Personal information
- Date of birth: 5 January 1986 (age 40)
- Place of birth: Kinshasa, Zaire
- Height: 1.80 m (5 ft 11 in)
- Position: Striker

Youth career
- Ans
- Mouscroun
- Club Brugge

Senior career*
- Years: Team / Apps / (Gls)
- 2005–2007: Club Brugge / 42 / (11)
- 2007–2010: Roda JC / 80 / (12)
- 2010–2011: Levski Sofia / 8 / (3)
- 2011–2013: Westerlo / 14 / (0)
- 2013: Bury / 0 / (0)
- 2014–2015: Al Ittihad / 13 / (1)
- 2015: Oțelul Galați / 6 / (0)
- 2017–2018: Crossing Schaerbeek

International career
- 2002: Belgium U16 / 2 / (0)
- 2003: Belgium U17 / 8 / (0)
- 2003–2004: Belgium U18 / 3 / (0)
- 2004–2005: Belgium U19 / 9 / (1)
- 2005–2008: Belgium U21 / 17 / (7)

= Jeanvion Yulu-Matondo =

Zairian footballer

Jeanvion Yulu-Matondo (born 5 January 1986) is a Belgian former footballer with Congolese roots who played as a striker.

== Career ==

=== Youth career ===
Yulu-Matondo started his career at the small team of R. Ans F.C. but was discovered by Jupiler League team R.E. Mouscron where he joined the youth team.
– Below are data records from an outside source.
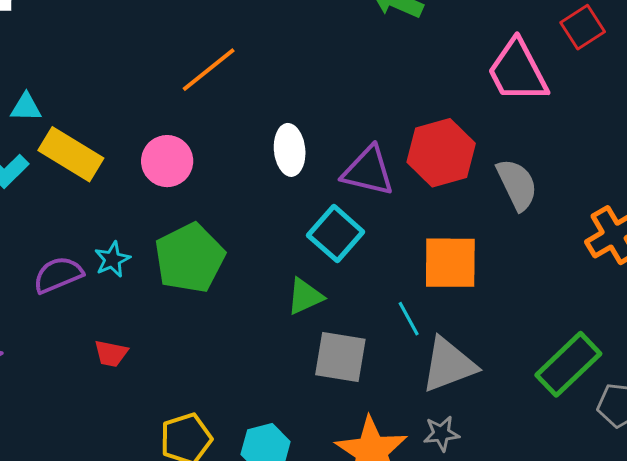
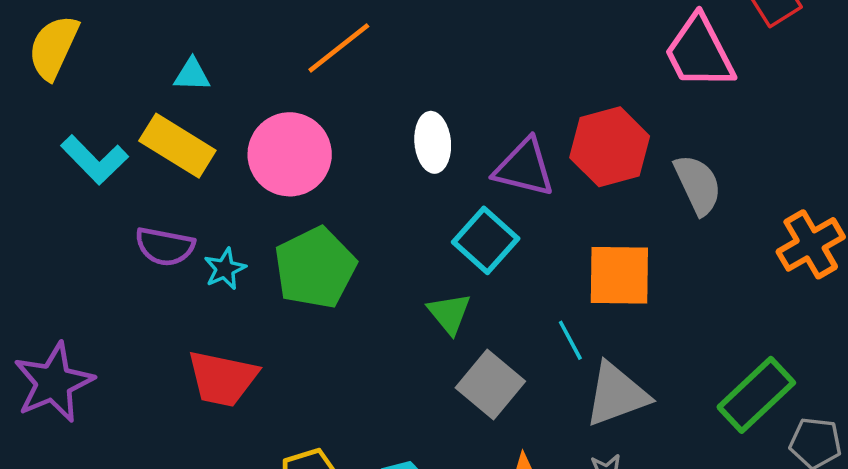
cyan triangle: (26, 107) -> (192, 75), moved
pink circle: (167, 161) -> (290, 154), size x1.4
purple semicircle: (58, 275) -> (165, 246), moved, turned -147
green triangle: (305, 296) -> (449, 313), turned -45
red trapezoid: (111, 353) -> (222, 378), size x1.8
gray square: (340, 357) -> (490, 384), turned 30

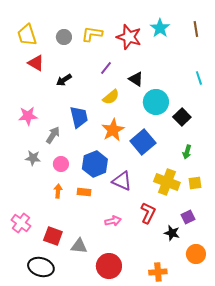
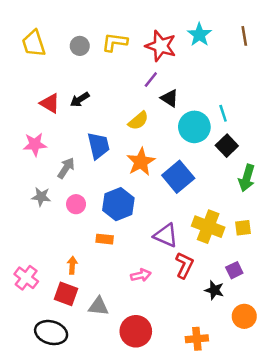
red triangle: (36, 63) -> (50, 103), moved
purple line: (106, 68) -> (151, 80), moved
cyan line: (199, 78) -> (223, 113), moved
green arrow: (187, 152) -> (247, 178), moved, size x1.5
purple triangle: (122, 181) -> (166, 235), moved
orange arrow: (58, 191) -> (72, 265), moved

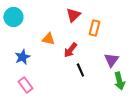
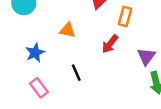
red arrow: (70, 50) -> (110, 44), moved
black line: (80, 70) -> (76, 73), moved

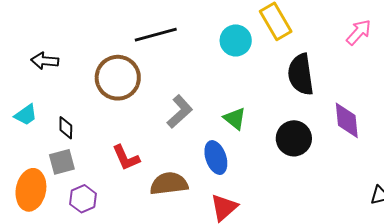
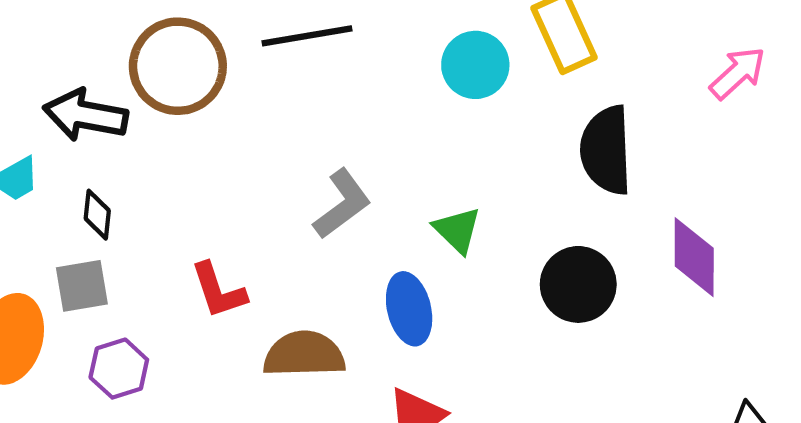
black arrow: (45, 61) -> (85, 115), moved, size x1.4
brown circle: (118, 78) -> (178, 66), moved

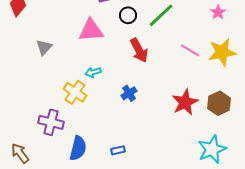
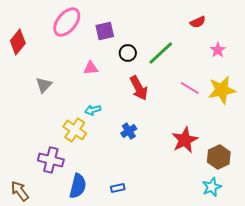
pink triangle: (91, 30) -> (91, 68), size x0.6
brown hexagon: (219, 103) -> (219, 157), moved
cyan star: (212, 149) -> (212, 187), size x0.7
He developed further with Club Brugge, where he has successfully managed the step from the youth team to the first team.

=== Club Brugge K.V. ===
After four years in the youth team, Yulu-Matondo started playing for the first team of Club Brugge in 2005. He scored a goal for Club Brugge in the UEFA Champions League against Juventus.

=== Roda JC ===
In the summer of 2007, he moved from Club Brugge to Roda JC.

=== Levski Sofia ===
On 30 January 2011, it was announced that Levski Sofia had signed Yulu-Matondo.

=== K.V.C. Westerlo ===
On 8 September 2011, he returned to near Belgium, joining K.V.C. Westerlo and signing a one-year contract.

=== Bury FC ===
On 11 February 2013, Jeanvion Yulu-Matondo signed for then League 1 outfit Bury on non-contract terms after a three-week trial. But after playing in a reserve game against Bolton Wanderers, he was let go by manager Kevin Blackwell.